L’appartement déséquilibré, c’est un projet de peinture que j’ai mené dans mon appartement, en considérant toutes les surfaces de ce lieu comme de parfaits supports pour une recherche de couleur et de lumière, avant tout une recherche de beauté. Avant cela, je peignais dans une pièce de cet appartement sur du bois, du verre, de la toile, du tissu, du papier, aimant la texture et la vie qu’apportaient aux tableaux ces matériaux trouvés pour la plupart. Je décidai un jour de peindre sur les murs, les fenêtres et les meubles.

L’appartement déséquilibré, ce sont des centaines d’actes de peinture, de réparation, de pose d’enduits, d’achats, de trop nombreux achats de matériel, de dépenses d’argent sans retour, de journées désordonnées faites de vide puis de trop-plein, d’incapacité d’agir puis de tentatives sans cesse répétées et parfois efficaces de donner une forme visible à ce rêve de l’appartement peint.
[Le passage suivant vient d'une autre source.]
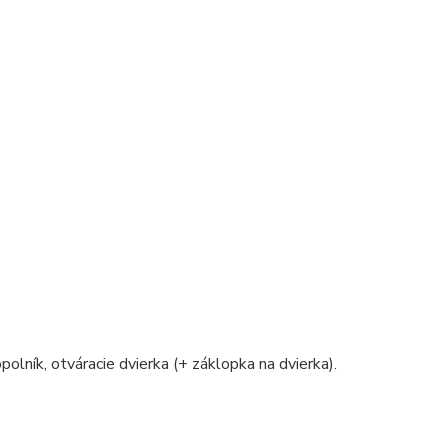
polník, otváracie dvierka (+ záklopka na dvierka).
L’appartement déséquilibré, c’est également le nom d’un texte écrit en parallèle à ce projet (visible sur le site de l’auteur François Bon). J'ai commencé ce texte et ces peintures au même moment, à la suite d'un évènement tragique : un incendie dans l'appartement situé en dessous de celui où je vivais, à Paris, l'après-midi du 22 février 2016. Une personne décéda. L’immeuble en fut totalement transformé, en apparence et en profondeur. Peindre l'appartement, c'était tenter de répondre à un déséquilibre inattendu.

L'incendie a redécoré mon appartement. Tout y est devenu gris et sale, de même dans mon atelier. Mes tentatives antérieures, consacrées à peindre une surface d'une certaine couleur et texture jusqu'à ce qu'elle semble tel un extrait de lumière, s'annulèrent. Je me renfermai dans l'appartement devenu caverneux. Je m'embrouillai dans un nœud de sensations, me désintéressant du monde extérieur, il ne restait plus que le feu et moi, son obscurité et mon désir de lumière.


Tentatives d'extraire la lumière


Je n'ai pu m'empêcher de penser que les surfaces de cet immeuble laissaient transparaître ce qui l'habitait désormais, une pulsion destructrice, morbide, menaçante... Je décidai de les peindre pour effacer cette présence obscure. À l’expressionnisme du feu j’opposai mon minimalisme. À sa noirceur mes couleurs. À sa rapidité ma lenteur.

Mais l’appartement déséquilibré, ce sont aussi ces pages. Tel un appartement aux nombreuses pièces, où chaque tableau est présenté sur une page aux murs blancs. Avec cet espace, je veux évoquer l'appartement intérieur de chacun, son déséquilibre ou équilibre, et l'endroit où pour chacun encore il se trouble ou se trouve.